10. En troisième lieu, aux termes des dispositions de l'article L. 600-12 du code de l'urbanisme, dans sa rédaction issue de la loi du 23 novembre 2018 portant évolution du logement, de l'aménagement et du numérique : " Sous réserve de l'application des articles L. 600-12-1 et L. 442-14, l'annulation ou la déclaration d'illégalité d'un schéma de cohérence territoriale, d'un plan local d'urbanisme, d'un document d'urbanisme en tenant lieu ou d'une carte communale a pour effet de remettre en vigueur le schéma de cohérence territoriale, le plan local d'urbanisme, le document d'urbanisme en tenant lieu ou la carte communale immédiatement antérieur ". Selon l'article L. 600-12-1 du même code, créé par cette même loi et immédiatement applicable aux instances en cours : " L'annulation ou la déclaration d'illégalité d'un schéma de cohérence territoriale, d'un plan local d'urbanisme, d'un document d'urbanisme en tenant lieu ou d'une carte communale sont par elles-mêmes sans incidence sur les décisions relatives à l'utilisation du sol ou à l'occupation des sols régies par le présent code délivrées antérieurement à leur prononcé dès lors que ces annulations ou déclarations d'illégalité reposent sur un motif étranger aux règles d'urbanisme applicables au projet (...) ".
11. Il résulte de l'article L. 600-12-1 que l'annulation ou la déclaration d'illégalité d'un document local d'urbanisme n'entraîne pas l'illégalité des autorisations d'urbanisme délivrées lorsque cette annulation ou déclaration d'illégalité repose sur un motif étranger aux règles d'urbanisme applicables au projet en cause.
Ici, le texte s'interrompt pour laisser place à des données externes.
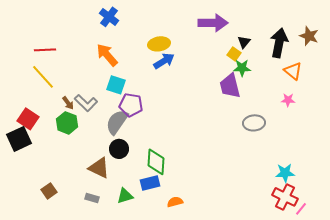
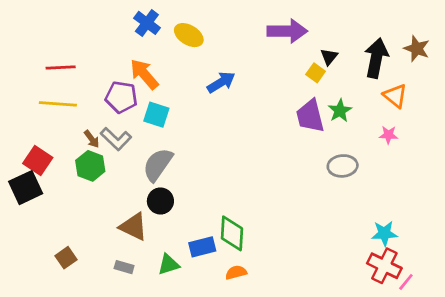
yellow ellipse: (159, 44) -> (189, 35), moved, turned 40
green star: (242, 68) -> (340, 111), moved, turned -30
yellow line: (43, 77) -> (58, 104), turned -44
purple pentagon: (131, 105) -> (121, 97), moved
green diamond: (156, 162) -> (232, 233), moved

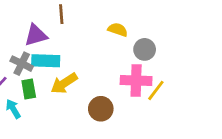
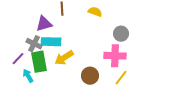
yellow semicircle: (118, 30) -> (95, 12), moved
green rectangle: (29, 89) -> (39, 62), size x1.5
yellow line: (156, 90) -> (121, 78), moved

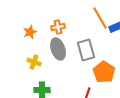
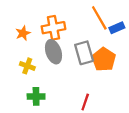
orange cross: (58, 27) -> (53, 28), size x1.5
orange pentagon: (104, 72) -> (104, 59), moved

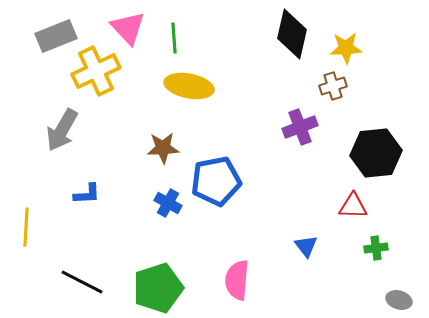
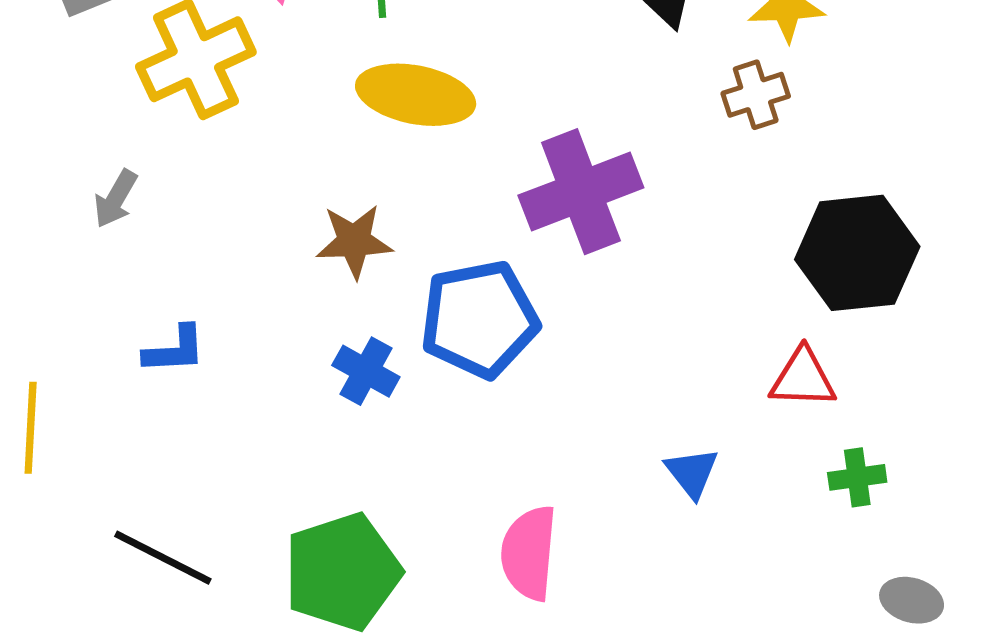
purple cross: (300, 127) -> (581, 192), moved, size x1.4
gray arrow: (62, 130) -> (116, 199), size x0.6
Il appartient au juge, saisi d'un moyen tiré de l'illégalité du document local d'urbanisme à l'appui d'un recours contre une autorisation d'urbanisme, de vérifier d'abord si l'un au moins des motifs d'illégalité du document local d'urbanisme est en rapport direct avec les règles applicables à l'autorisation d'urbanisme. Un vice de légalité externe est étranger à ces règles, sauf s'il a été de nature à exercer une influence directe sur des règles d'urbanisme applicables au projet. En revanche, sauf s'il concerne des règles qui ne sont pas applicables au projet, un vice de légalité interne ne leur est pas étranger. En outre, lorsqu'un motif d'illégalité non étranger aux règles d'urbanisme applicables au projet est susceptible de conduire à remettre en vigueur tout ou partie du document local d'urbanisme immédiatement antérieur, le moyen tiré de l'exception d'illégalité du document local d'urbanisme à l'appui d'un recours en annulation d'une autorisation d'urbanisme ne peut être utilement soulevé que si le requérant soutient également que cette autorisation méconnaît les dispositions pertinentes ainsi remises en vigueur.
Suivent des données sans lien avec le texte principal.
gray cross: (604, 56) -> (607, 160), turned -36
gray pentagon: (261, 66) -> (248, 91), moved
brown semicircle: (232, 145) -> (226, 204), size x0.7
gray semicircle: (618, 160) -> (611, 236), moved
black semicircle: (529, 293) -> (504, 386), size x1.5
12. D'une part, si l'association requérante relève que le schéma de cohérence territoriale des cantons de Grimaud et de Saint-Tropez se borne à prévoir la création de " hameaux nouveaux répondant aux critères de l'habitat traditionnel " et à préconiser à cet égard de " retrouver les formes et les localisations traditionnelles, en particulier les multiples hameaux créés en forêt dans les siècles passés ", sans définir les critères de qualification de l'habitat traditionnel au regard des spécificités locales, elle ne se prévaut à cet égard d'aucune disposition législative ou réglementaire imposant aux auteurs d'un tel document d'urbanisme de définir ces critères et de préciser les modalités de mise en œuvre des dispositions du code de l'urbanisme particulières au littoral. Par suite, le moyen, invoqué par la voie de l'exception, tiré de ce que ce schéma de cohérence territoriale serait incompatible avec ces dispositions ne peut, en tout état de cause, qu'être écarté.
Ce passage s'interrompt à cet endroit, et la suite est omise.